O valor agregado da produção agrícola em si não é grande coisa e ganhos de verdade dependem da existência de cadeias produtivas mais complexas que integrem indústrias, serviços e digitalização. Se essas cadeias não forem desenvolvidas por nós, ficaremos reféns de uma divisão de trabalho e especialização que tenderá a manter aqui apenas a produção física e os custos ambientais, com limitada adição de valor. E sem captura de valor não haverá de onde, nem como, transbordar valor.

Agora, para termos chance de desenvolver e digitalizar as parcelas hoje mais competitivas de nossa economia é preciso construir condições institucionais favoráveis à economia digital. A flexibilização dos contratos de trabalho é uma delas. A recente reforma na CLT foi possivelmente o melhor incentivo à inovação no Brasil em muitos anos. A rigidez contratual e os altos riscos trabalhistas eram fortes inibidores para as pequenas empresas inovadoras e para todo projeto que envolvesse incerteza e volatilidade na demanda por trabalho.

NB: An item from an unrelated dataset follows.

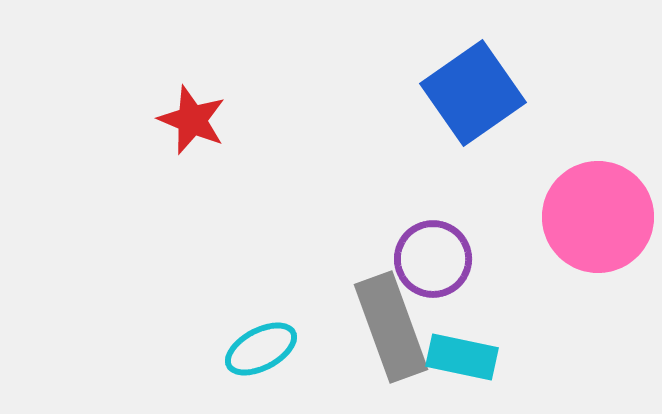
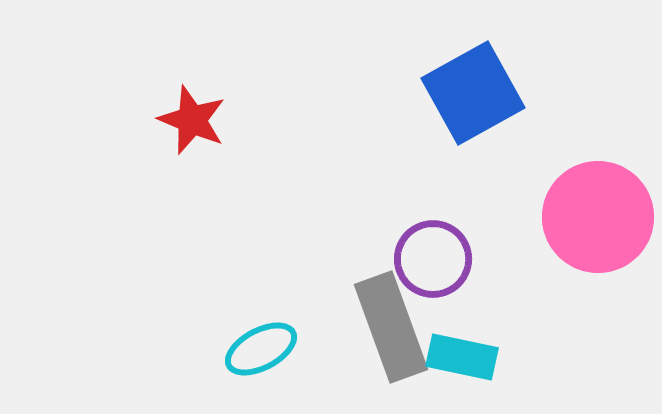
blue square: rotated 6 degrees clockwise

Mas ainda há muito a melhorar: simplificar a vida das empresas, dar segurança jurídica e previsibilidade, criar novos e melhores mecanismos de seguridade social, conectados a incentivos para a qualificação e a requalificação profissional. Para muita gente, as carreiras profissionais passarão constantemente por picos e vales, políticas inteligentes precisam levar isso em consideração e dar oportunidade para que as pessoas aproveitem os vales para estudar e adquirir novas competências.

Na próxima e última parte desta série de artigos o tema será a transição, este nosso dilema recorrente de ter de enfrentar o futuro antes de resolvido o passado. Como viabilizar o novo sem provocar estragos demais? Já aviso que não há, no mundo, respostas definitivas para se navegar na nova economia. E isso é bom sinal. Quando ficar claro para todos o que fazer, quando não restar mais dúvida, significa que o tempo de agir terá ficado para trás.